Il 1⁰ maggio a Bologna è successo qualcosa di importante.
Qualcosa che ha messo il dito nella piaga delle contraddizioni di una classe politica che ha venduto la propria identità, ma che su quella identità si giocava il proprio brand da spendere come prodotto di qualità sul mercato elettorale.
Quando migliaia di lavoratori, di precari, si ritrovano per le strade di tutta Italia per rivendicare diritti, e lo fanno fuori e contro il sistema dei sindacati confederali complici, lontani dai loro palchi sponsorizzati da Eni e più simili agli Mtv Day (ve li ricordate?) che a una giornata di lotta, già il groppone deve essere duro da mandare giù per chi siede nelle istituzioni, ma ci provano usando il collaudato mezzo della censura.
Però quando le mobilitazioni indipendenti riescono a rompere il meccanismo dell’invisibilità e a imporsi sugli schermi, non sono più strumentalizzabili come il discorso di un influencer comodo e inoffensivo, e il loro portato dirompente deve essere rincorso e perimetrato.
Così migliaia di giovani che calpestano con entusiasmo, disciplina e determinazione chilometri e chilometri di asfalto per disturbare un raduno fascista nella giornata internazionale del lavoro, giovani che si sono caricati su di sé il compito di impedire che quel raduno passasse come un fatto “legittimo” (perché secondo chi ci amministra le periferie dovrebbero essere le fogne della politica locale), quei giovani diventano un pugno in un occhio che impone un adeguamento del discorso pubblico.
Ed ecco tutti gli assenti pronti a cercare di mettere una pezza alla loro vergognosa lontananza da quelle stesse strade, scagliandosi contro il terrificante servizio dedicato dal TgR ai fatti di sabato pomeriggio, senza tenere in considerazione che il giornalista ha seguito il canovaccio che proprio l’amministrazione e le forze politiche che la sostengono gli avevano scritto.
Incredibile vedere strapparsi le vesti ai dirigenti del PD, il partito che ha sdoganato il revisionismo del 10 febbraio e l’equiparazione tra nazifascismo e comunismo.

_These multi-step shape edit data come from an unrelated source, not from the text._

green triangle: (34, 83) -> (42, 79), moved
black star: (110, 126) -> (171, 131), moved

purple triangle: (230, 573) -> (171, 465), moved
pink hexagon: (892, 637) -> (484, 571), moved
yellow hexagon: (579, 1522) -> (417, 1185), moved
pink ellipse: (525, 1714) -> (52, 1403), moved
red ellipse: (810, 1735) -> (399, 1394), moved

Incredibile il disappunto di chi amministra, e che quei raduni li ha sempre consentiti, limitandosi tutt’al più a imbastire presidi simbolici con la complicità dell’Anpi locale, la stessa associazione che ad Anzola nei giorni scorsi ha nuovamente escluso il sindacato scomodo USB dalle commemorazioni della Liberazione; o che a Roma il 25 aprile pensava di “privatizzare” le targhe ai partigiani di Porta San Paolo impedendo ai cittadini e alle strutture antifasciste di portare un fiore.

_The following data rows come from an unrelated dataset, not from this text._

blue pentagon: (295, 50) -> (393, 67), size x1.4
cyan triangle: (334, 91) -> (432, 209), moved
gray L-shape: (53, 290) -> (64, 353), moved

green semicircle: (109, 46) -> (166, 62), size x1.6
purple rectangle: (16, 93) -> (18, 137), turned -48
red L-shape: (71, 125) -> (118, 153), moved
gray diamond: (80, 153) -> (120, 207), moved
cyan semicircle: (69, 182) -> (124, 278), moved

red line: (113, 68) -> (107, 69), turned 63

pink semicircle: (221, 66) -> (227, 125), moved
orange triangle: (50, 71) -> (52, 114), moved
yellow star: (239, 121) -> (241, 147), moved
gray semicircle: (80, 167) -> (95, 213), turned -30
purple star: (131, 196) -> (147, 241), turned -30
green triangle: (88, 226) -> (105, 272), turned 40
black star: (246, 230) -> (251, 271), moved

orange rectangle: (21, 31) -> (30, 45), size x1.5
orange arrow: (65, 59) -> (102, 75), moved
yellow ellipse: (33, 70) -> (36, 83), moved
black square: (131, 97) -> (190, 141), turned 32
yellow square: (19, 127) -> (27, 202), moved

È ai limiti del ridicolo assistere alla sceneggiata con cui le forze politiche che governano con la Lega e che non hanno cancellato i Decreti Sicurezza e i Decreti Salvini cercano oggi di gridare allo scandalo, quando sono pienamente parte dello spostamento a destra del clima culturale e dell’asse politico di questo paese.

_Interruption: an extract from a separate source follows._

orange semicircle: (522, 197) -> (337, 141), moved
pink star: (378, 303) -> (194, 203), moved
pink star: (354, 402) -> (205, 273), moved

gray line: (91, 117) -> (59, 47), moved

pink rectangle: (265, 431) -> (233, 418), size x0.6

Dal corteo del primo maggio, è partito un folto applauso quando le bandiere rosse o le canzoni di resistenza si sono levate dalle finestre del quartiere che stavamo attraversando, ma nessuna complicità abbiamo percepito con chi ora si esprime a mezzo stampa senza nulla fare mai perché il sentimento reazionario in tutte le sue forme non avanzi metro dopo metro nella materialità delle nostre esistenze fuori dalle loro vetrine elettorali.
Il conflitto sociale non si addomestica e sempre più si rende necessario dargli voce fuori dal coro.